*** Opening Dataset records ***
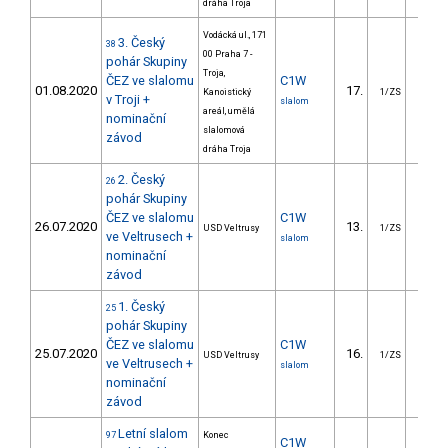
dráha Troja
Vodácká ul., 171
3. Český
38
00 Praha 7 -
pohár Skupiny
Troja,
ČEZ ve slalomu
C1W
01.08.2020
17.
30.8
Kanoistický
1/ZS
v Troji +
slalom
areál, umělá
nominační
slalomová
závod
dráha Troja
2. Český
26
pohár Skupiny
ČEZ ve slalomu
C1W
26.07.2020
13.
21.4
USD Veltrusy
1/ZS
ve Veltrusech +
slalom
nominační
závod
1. Český
25
pohár Skupiny
ČEZ ve slalomu
C1W
25.07.2020
16.
34.1
USD Veltrusy
1/ZS
ve Veltrusech +
slalom
nominační
závod
Letní slalom
97
Konec
C1W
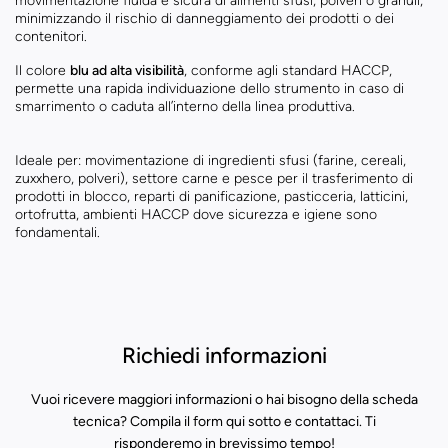
movimentazione fluida e sicura di alimenti sfusi, polveri o granuli,
minimizzando il rischio di danneggiamento dei prodotti o dei
contenitori.
Il colore
blu ad alta visibilità
, conforme agli standard HACCP,
permette una rapida individuazione dello strumento in caso di
smarrimento o caduta all’interno della linea produttiva.
Ideale per: movimentazione di ingredienti sfusi (farine, cereali,
zuxxhero, polveri), settore carne e pesce per il trasferimento di
prodotti in blocco, reparti di panificazione, pasticceria, latticini,
ortofrutta, ambienti HACCP dove sicurezza e igiene sono
fondamentali.
Richiedi informazioni
Vuoi ricevere maggiori informazioni o hai bisogno della scheda
tecnica? Compila il form qui sotto e contattaci. Ti
risponderemo in brevissimo tempo!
*** Closing Dataset records ***
Since only the text is wanted, repeat all the records above exactly and omit the pictures.

dráha Troja
Vodácká ul., 171
3. Český
38
00 Praha 7 -
pohár Skupiny
Troja,
ČEZ ve slalomu
C1W
01.08.2020
17.
30.8
Kanoistický
1/ZS
v Troji +
slalom
areál, umělá
nominační
slalomová
závod
dráha Troja
2. Český
26
pohár Skupiny
ČEZ ve slalomu
C1W
26.07.2020
13.
21.4
USD Veltrusy
1/ZS
ve Veltrusech +
slalom
nominační
závod
1. Český
25
pohár Skupiny
ČEZ ve slalomu
C1W
25.07.2020
16.
34.1
USD Veltrusy
1/ZS
ve Veltrusech +
slalom
nominační
závod
Letní slalom
97
Konec
C1W
movimentazione fluida e sicura di alimenti sfusi, polveri o granuli,
minimizzando il rischio di danneggiamento dei prodotti o dei
contenitori.
Il colore
blu ad alta visibilità
, conforme agli standard HACCP,
permette una rapida individuazione dello strumento in caso di
smarrimento o caduta all’interno della linea produttiva.
Ideale per: movimentazione di ingredienti sfusi (farine, cereali,
zuxxhero, polveri), settore carne e pesce per il trasferimento di
prodotti in blocco, reparti di panificazione, pasticceria, latticini,
ortofrutta, ambienti HACCP dove sicurezza e igiene sono
fondamentali.
Richiedi informazioni
Vuoi ricevere maggiori informazioni o hai bisogno della scheda
tecnica? Compila il form qui sotto e contattaci. Ti
risponderemo in brevissimo tempo!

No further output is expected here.